= Sir Edward Wotton =

Sir Edward Wotton (1489–1551) was the English Treasurer of Calais and a privy councillor to King Edward VI.

==Life==
Edward first appears in the commission of the peace for Kent on 2 June 1524; subsequently his name was generally included in the commissions of the peace, of gaol delivery, and oyer and terminer for the county. He was knighted before 22 April 1528, and on 9 November 1529 was appointed sheriff of Kent. He accompanied Henry VIII to Calais in 1532, landing on 11 Oct., officiated at the coronation of Anne Boleyn in 1534, and at the christening of Edward VI in 1537. He was again sheriff of Kent in 1535–6, and in December 1539 was one of the knights sent to Calais to receive Anne of Cleves.

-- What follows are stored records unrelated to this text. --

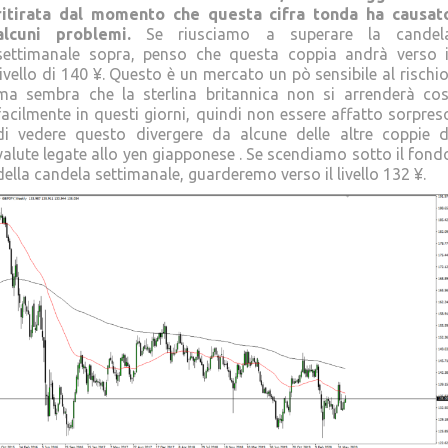
ritirata dal momento che questa cifra tonda ha causat
alcuni problemi.
Se riusciamo a superare la candel
settimanale sopra, penso che questa coppia andrà verso i
livello di 140 ¥. Questo è un mercato un pò sensibile al rischio
ma sembra che la sterlina britannica non si arrenderà cos
facilmente in questi giorni, quindi non essere affatto sorpres
di vedere questo divergere da alcune delle altre coppie d
valute legate allo yen giapponese . Se scendiamo sotto il fond
della candela settimanale, guarderemo verso il livello 132 ¥.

Wotton seems to have eagerly adopted the principles of the Reformation, and in September 1538 a correspondent told Heinrich Bullinger that Wotton had received one of the reformer's books "with the greatest satisfaction, and is diligently engaged upon it." In July 1540 Henry VIII intimated his intention of reviving the office of treasurer of Calais, and appointing to it his trusty "councillor" Sir Edward Wotton, whose patent was dated 24 Nov. following. The phrase does not necessarily imply that Wotton was a member of the English privy council, and he is not recorded as attending any of its meetings during Henry's reign. After the conclusion of the war with France he served on the various commissions appointed in 1548 for delimiting Henry's conquest, the Boulonnais. According to Raphael Holinshed, Henry VIII made Wotton lord chancellor; the offer, improbable in any case, is more likely to have been made to Sir Edward's brother Nicholas.

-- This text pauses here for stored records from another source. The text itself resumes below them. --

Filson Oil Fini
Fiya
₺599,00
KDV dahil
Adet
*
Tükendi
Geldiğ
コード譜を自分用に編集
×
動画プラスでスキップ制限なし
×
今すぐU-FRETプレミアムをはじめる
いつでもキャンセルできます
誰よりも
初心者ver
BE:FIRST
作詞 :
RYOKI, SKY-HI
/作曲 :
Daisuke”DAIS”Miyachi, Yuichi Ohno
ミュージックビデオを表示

Henry VIII nominated Wotton one of his executors and a privy councillor to his son Edward, though Wotton's official superior at Calais, Lord Cobham, was neither. Wotton remained a privy councillor when Somerset reconstructed the council in March 1546–7, but his duties at Calais prevented his frequent attendance at the council board. In April he was again made a commissioner to settle the disputes as to the frontier of the Boulonnais, and the growing hostility of France kept him busy with preparations for defence. On 13 March 1547–8, however, he signed the council's letter ordering the administration of the sacrament in one kind only, and on 17 January 1548-9 joined in proceedings against Thomas Seymour, 1st Baron Seymour of Sudeley. In September following he again came over to take part in Warwick's scheme for overthrowing Somerset. He was lodging in Warwick Lane, Holborn, on the 18th, he signed the council's manifesto against the Protector on 6 October, and accompanied the other councillors to Windsor six days later, when Somerset was arrested. In November he appears to have returned to Calais, but a year later he was again in attendance at the council. Hasted states that be died on 8 November 1550, but he attended the council on the 22nd of that month, and in January 1550-1 was suppressing disorder in Kent. In the same year also he was included in various commissions among which the young king proposed to divide the work of the privy council. Apparently it was on 8 November 1561 that he died. He was buried in Boughton Malherbe church.

==Personal==
Wotton was born in 1489. He was the eldest son of Sir Robert Wotton, by his wife Anne, daughter of Sir Henry Belknap. Sir Robert was grandson of Nicholas Wotton (1372–1448), who was sheriff in 1400 and lord mayor in 1415, and again in 1430, and represented the city in parliament continuously from 1406 to 1429.

Nicholas Wotton acquired the manor of Boughton Malherbe, Kent, by his marriage with Joan, only daughter and heir of Robert Corbie of that place, and was succeeded by his son also named Nicholas, who died on 9 April 1481. The latter's son, Sir Robert was born in 1465, was knighted by Edward IV, served as Sheriff of Kent in 1498–9, was made lieutenant of Guianes, and from 1510 to 1519 was knight-porter of Calais. Sir Robert married Anne, daughter of Sir Henry Belknap, grandson of Sir Robert de Bealknap of Knelle in the parish of Beckley, Sussex, Chief Justice of the Common Pleas in his era. And by her he left two sons, Edward Wotton and Dr. Nicholas Wotton, and three daughters. Edward's sister Margaret was the second wife of Thomas Grey, 2nd Marquess of Dorset.

Sir Edward Wotton married, first, Dorothy, fourth daughter of Sir Robert Rede (she died on 8 Sept. 1529); and he married, secondly, Ursula, daughter of Sir Robert Dymoke and widow of Sir John Rudston, lord mayor of London. By her Wotton had no children, but by his first wife he was father of Thomas Wotton (1521–1587) who married his step-sister Elizabeth Rudston, William Wotton (by 1532 – 1556) and Anne Wotton, who married firstly James Cromer and had William Cromer and secondly her step-brother Robert Rudston of Boughton Monchelsea.